Displaying his white teeth mischievously, the coureur de bois, a deserter from de la Salle’s band of Indians and outcasts, waved a brown hand toward the King’s Column.

Hot with anger at the insolence of the outlaw though he was, de Sancerre controlled his temper and said calmly, but in a tone of voice which had a restraining effect upon the bushranger:

“’Tis a long story, Jacques! I found a Spanish princess in a city built by devils. You’ve come to me in time to take a hand in a merry little war between the sun and moon. No, Jacques! You’re wrong. I can read your mind at once. You think the wilderness has robbed me of my wits. But come! There is much to do, and I must question you about my captain and why I find you here alone. Bring that nut-fattened turkey up the hill, and we will work and talk and make what plans we may.”

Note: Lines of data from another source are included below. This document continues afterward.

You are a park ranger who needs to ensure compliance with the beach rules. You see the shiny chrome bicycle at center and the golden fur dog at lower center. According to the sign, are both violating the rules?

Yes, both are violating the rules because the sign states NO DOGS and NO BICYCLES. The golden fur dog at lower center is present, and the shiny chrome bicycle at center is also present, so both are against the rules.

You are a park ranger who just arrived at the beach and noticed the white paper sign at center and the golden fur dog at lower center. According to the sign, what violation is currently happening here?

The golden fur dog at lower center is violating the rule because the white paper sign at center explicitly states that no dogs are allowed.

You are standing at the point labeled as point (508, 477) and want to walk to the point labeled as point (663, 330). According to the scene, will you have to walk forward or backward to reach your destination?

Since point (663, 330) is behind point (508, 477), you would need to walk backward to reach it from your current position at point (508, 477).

The outlaw, whose life had been one long protest against the authority of other men, arose from the ground, with lazy nonchalance, and gazed down at the wild-fowl which de Sancerre had shot. The Frenchman had turned away and was breaking his path through the long, dry grass toward the crest of the hill, from which Doña Julia had been watching a rencontre the outcome of which she had no way of predicting.

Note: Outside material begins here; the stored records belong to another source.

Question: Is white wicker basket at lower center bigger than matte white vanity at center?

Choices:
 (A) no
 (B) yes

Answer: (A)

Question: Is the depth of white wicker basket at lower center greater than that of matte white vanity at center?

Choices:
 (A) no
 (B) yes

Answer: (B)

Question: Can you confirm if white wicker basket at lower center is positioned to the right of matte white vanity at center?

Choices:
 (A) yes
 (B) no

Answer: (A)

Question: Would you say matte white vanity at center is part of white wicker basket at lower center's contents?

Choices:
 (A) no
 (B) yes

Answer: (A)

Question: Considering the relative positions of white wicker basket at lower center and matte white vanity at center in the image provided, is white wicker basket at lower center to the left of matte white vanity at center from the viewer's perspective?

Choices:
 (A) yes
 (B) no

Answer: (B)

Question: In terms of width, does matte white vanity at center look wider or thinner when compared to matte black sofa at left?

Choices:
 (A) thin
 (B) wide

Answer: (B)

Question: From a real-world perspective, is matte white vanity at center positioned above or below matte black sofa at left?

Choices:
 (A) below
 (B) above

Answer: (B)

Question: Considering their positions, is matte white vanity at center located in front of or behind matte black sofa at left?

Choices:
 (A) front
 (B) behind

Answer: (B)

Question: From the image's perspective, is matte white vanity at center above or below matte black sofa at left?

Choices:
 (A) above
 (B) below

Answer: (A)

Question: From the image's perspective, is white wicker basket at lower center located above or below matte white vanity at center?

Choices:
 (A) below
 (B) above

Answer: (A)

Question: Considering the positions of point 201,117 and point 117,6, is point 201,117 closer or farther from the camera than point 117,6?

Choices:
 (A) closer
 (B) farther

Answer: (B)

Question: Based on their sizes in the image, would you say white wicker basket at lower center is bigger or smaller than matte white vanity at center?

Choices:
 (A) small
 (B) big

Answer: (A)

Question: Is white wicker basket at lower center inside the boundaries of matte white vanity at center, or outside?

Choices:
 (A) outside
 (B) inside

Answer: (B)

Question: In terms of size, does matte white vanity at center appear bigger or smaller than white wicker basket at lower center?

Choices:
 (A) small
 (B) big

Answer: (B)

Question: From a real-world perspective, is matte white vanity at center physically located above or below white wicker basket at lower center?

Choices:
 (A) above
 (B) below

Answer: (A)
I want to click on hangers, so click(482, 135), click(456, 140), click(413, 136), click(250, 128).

Jacques Barbier gazed alternately upward at the retreating figure of de Sancerre and downward at the wild turkey at his feet. Then, with a protesting smile upon his symmetrical, but half-savage, face, he bent down and raised the fat fowl to his shoulder and followed Monsieur le Comte toward the King’s Column. De Sancerre had gained for a time—short or long, as the case might be—an ally whose woodcraft was as brilliant as his lawlessness was incorrigible.

Jubilate, señora,” cried the count, as he approached Doña Julia. “The saints have been more than kind! They have filled our larder, doubled our fighting force, and made me younger by ten years. But, señora, ’tis not a pious friend whom I have found! This same Jacques Barbier’s a devil, in his way. Wear this, my dagger, at your waist, ma chère! I know that you dare use it, should the need arise.”